The 13Mp main camera certainly doesn’t lack for pixels and takes a decent enough picture in good light. When docked to the tablet it will only shoot 5.5Mp stills and 720p video but I can’t see people doing that very often, so I doesn’t seem a major problem to me. The 1.2Mp phone webcam and 1Mp tablet webcam are both a little low rent by modern standards but served the purpose for Skype and Tango video chats with my folks in Houston.

The screen layout of tablet and phone are treated as distinct entities so you can scatter different widgets and icons in different layouts across either and they stay that way.

By default each time you dock or undock you’re presented with the home or lock screen. You can, however, manually select any apps you want to continue running on screen when you move from phone to tablet or back. Some Google apps like YouTube, Maps and Google+ are excluded from the list and won’t transition.

Asus PadFone 2

Solid, physically well proportioned and reasonably light

The transition time from one screen to the other isn’t instantaneous but the delay is only a matter of a second or two so not really worth carping about.

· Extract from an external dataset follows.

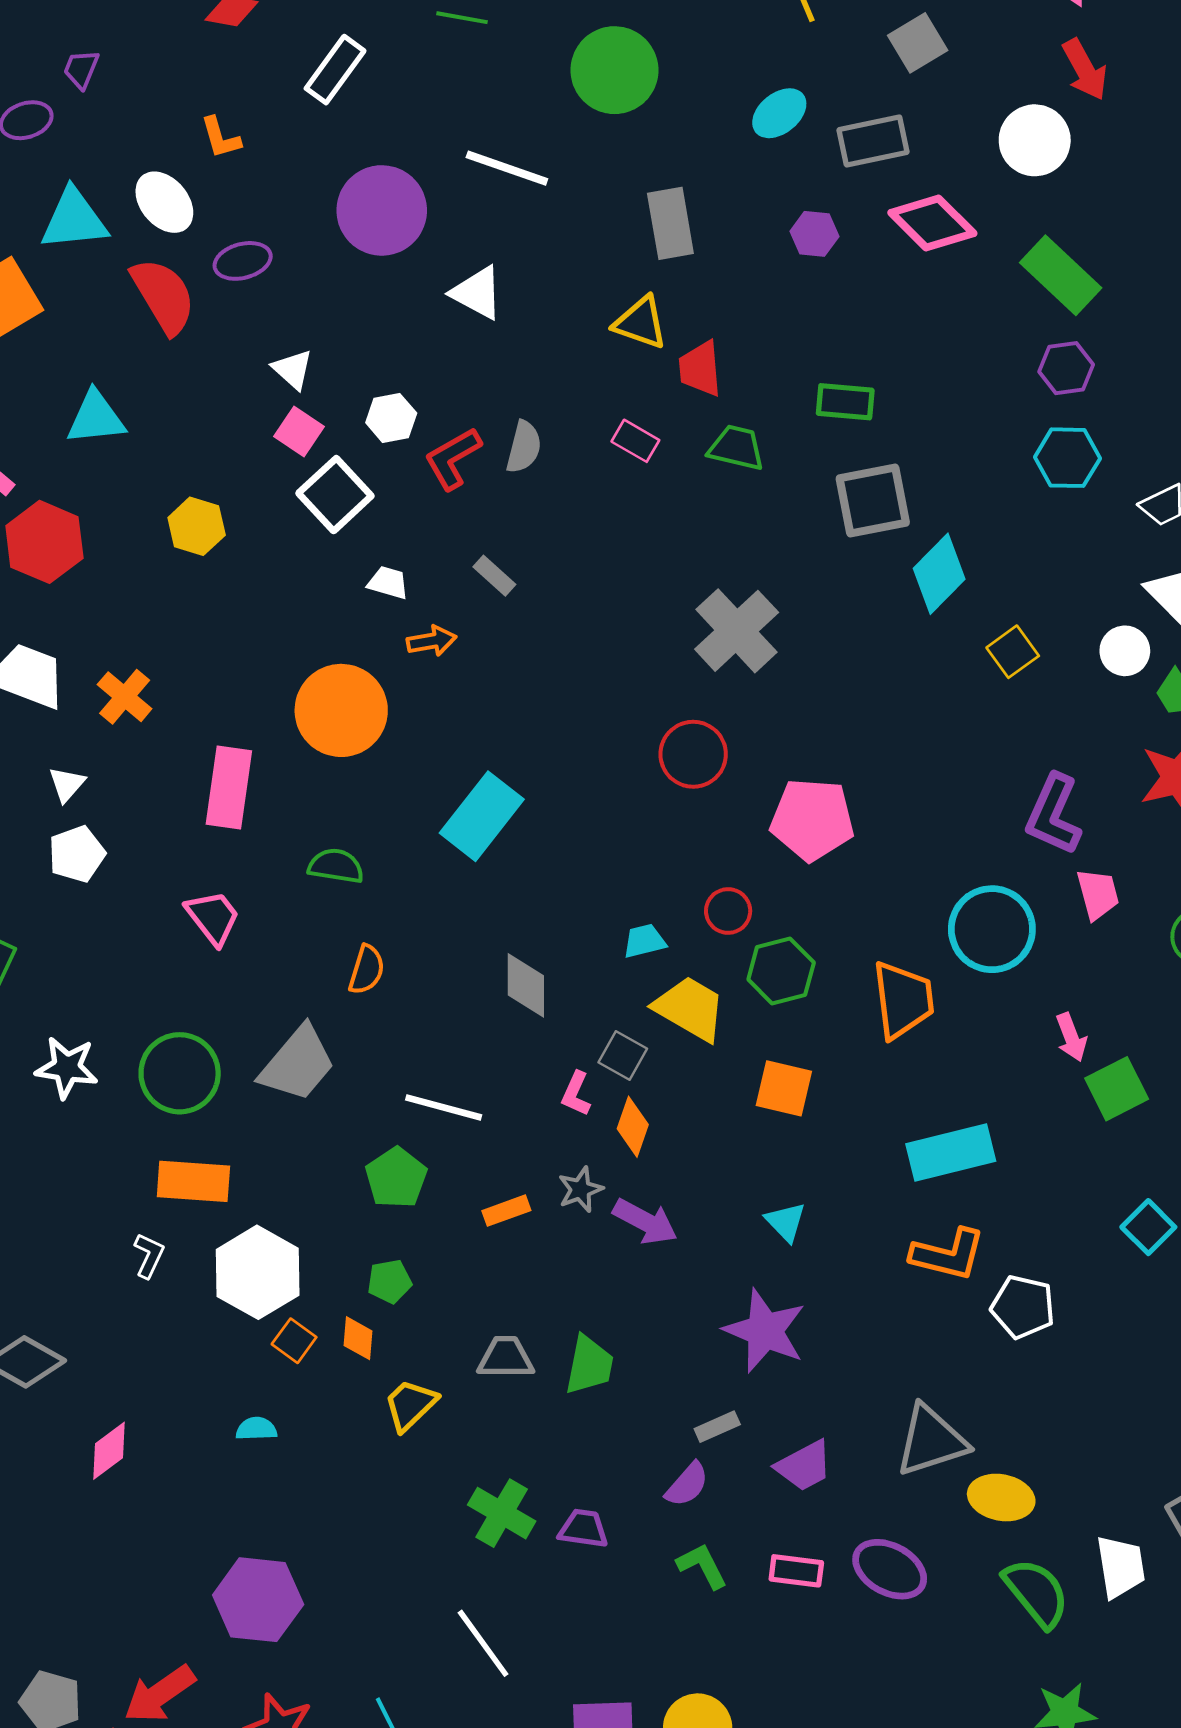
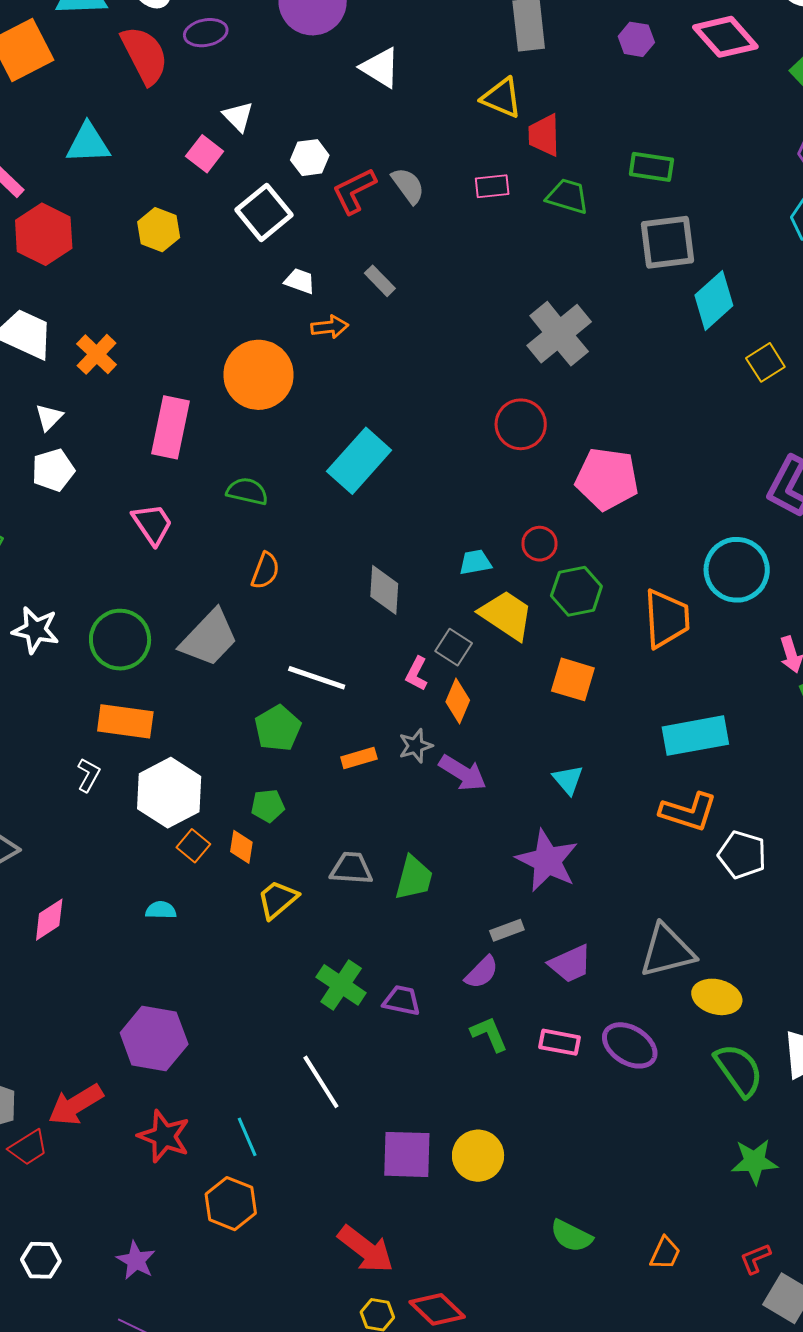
pink square: (299, 431) -> (205, 154), moved
pink rectangle: (635, 441) -> (492, 186), turned -40
gray semicircle: (524, 447) -> (408, 186), turned -54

Asus has, as usual, lightly dressed the stock Android UI with a row of useful floating widget apps - calculator, dictionary, calendar, Sound Wizard and such like - that can be launched from the tablet taskbar.

If you don’t like Asus’ stock launcher, you’re stuffed because the PadFone doesn’t play nice with third-party launchers. Both Nova and ADW worked a treat until transition time when the stock launcher always fired up by default.